Enquanto atacava Biden por não parar o vírus, McCarthy ainda o criticou por pedir que as pessoas se vacinassem, incluindo os profissionais da saúde. Biden, disse o deputado, “demitiu trabalhadores que estavam trabalhando porque eles não quiseram cumprir suas medidas relacionadas à vacinação.
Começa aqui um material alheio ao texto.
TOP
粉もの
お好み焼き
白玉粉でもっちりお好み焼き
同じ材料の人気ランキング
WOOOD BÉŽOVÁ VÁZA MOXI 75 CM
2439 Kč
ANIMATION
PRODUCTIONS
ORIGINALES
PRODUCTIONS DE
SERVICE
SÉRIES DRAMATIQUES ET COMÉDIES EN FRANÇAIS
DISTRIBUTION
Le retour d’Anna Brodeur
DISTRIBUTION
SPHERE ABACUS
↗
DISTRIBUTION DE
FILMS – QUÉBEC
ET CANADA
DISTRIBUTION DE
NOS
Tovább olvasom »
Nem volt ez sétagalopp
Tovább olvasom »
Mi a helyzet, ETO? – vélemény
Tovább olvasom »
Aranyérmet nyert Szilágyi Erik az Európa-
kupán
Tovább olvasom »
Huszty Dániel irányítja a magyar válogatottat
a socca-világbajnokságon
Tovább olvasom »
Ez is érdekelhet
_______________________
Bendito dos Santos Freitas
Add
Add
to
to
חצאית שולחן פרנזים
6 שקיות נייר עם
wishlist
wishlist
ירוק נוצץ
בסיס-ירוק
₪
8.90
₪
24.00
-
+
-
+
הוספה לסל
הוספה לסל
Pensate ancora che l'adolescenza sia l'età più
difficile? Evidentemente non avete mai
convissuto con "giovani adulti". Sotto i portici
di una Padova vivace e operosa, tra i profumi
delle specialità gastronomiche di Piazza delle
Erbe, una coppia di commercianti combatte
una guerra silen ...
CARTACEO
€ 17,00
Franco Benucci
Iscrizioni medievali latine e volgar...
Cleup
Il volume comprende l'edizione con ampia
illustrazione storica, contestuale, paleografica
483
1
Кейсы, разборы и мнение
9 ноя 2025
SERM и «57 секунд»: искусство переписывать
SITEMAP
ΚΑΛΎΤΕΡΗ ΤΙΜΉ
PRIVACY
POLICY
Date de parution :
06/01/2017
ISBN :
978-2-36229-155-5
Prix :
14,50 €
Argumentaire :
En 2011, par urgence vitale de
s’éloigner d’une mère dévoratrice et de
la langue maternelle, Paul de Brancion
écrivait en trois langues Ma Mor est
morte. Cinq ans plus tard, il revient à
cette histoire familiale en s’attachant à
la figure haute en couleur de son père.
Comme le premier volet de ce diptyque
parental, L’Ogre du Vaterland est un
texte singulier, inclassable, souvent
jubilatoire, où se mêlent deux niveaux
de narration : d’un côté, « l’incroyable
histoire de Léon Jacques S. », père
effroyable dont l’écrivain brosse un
Eram as mesmas pessoas consideradas heróicas um ano antes”.

Economia e covid-19

Além da ciência, o discurso carrega tons políticos: estrategistas republicanos acreditam que os índices de aprovação de Biden na economia, chave para os planos de seu partido nas eleições legislativas do ano que vem, não poderão melhorar até que os eleitores estejam satisfeitos com sua performance na pandemia.

David Winston, um analista republicano que assessora a liderança do partido na Câmara, afirmou que Biden está repetindo um erro cometido pelo ex-presidente Barack Obama (2009-2017) no começo de seu primeiro mandato, quando interpretou que sua eleição em 2008 foi um salvo conduto para avançar na proposta de um sistema de saúde universal quando, na verdade, era um sinal para que arrumasse a economia depois da recessão.

No caso de Biden, sua busca incessante por políticas ambiciosas relacionadas ao bem-estar social e às mudanças climáticas pode soar, para muitos eleitores, uma mudança em relação à sua maior preocupação: colocar fim à pandemia para que a vida econômica volte ao normal.

Na última eleição, Winston disse que “a economia é o principal tema, mas você não pode cuidar da economia até que resolva a covid-19. As pessoas confiaram nos republicanos para a economia, mas em Biden sobre a covid-19”.

Integrantes do governo dizem que o presidente fez um progresso significativo em direção ao fim da pandemia. Eles lembram que, em novembro do ano passado, 250 milhões de adultos ainda não estavam vacinados, e que, agora, são 50 milhões sem imunização. Nos primeiros dias do mandato, o governo lutava para conseguir vacinas para todos que as quisessem. Agora, há doses suficientes para todos os adultos e crianças, além das doses de reforço.

Além disso, o maior empregador dos EUA, o governo federal, já adotou a obrigatoriedade de vacinação em seus quadros, sem maiores problemas.